[Opening Extracted material section]
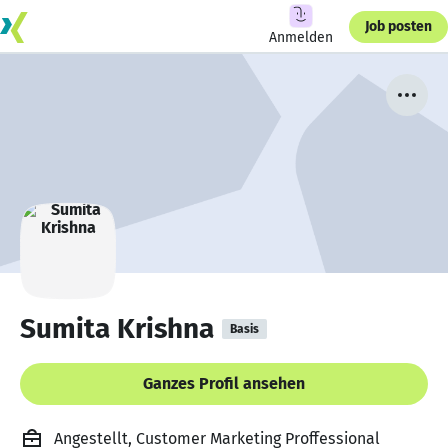
Job posten
Anmelden
Sumita Krishna
Basis
Ganzes Profil ansehen
Angestellt, Customer Marketing Proffessional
[Closing Extracted material section]
Task prompt |
Output all of the data word for word, excluding any pictures.

Response area |
Job posten
Anmelden
Sumita Krishna
Basis
Ganzes Profil ansehen
Angestellt, Customer Marketing Proffessional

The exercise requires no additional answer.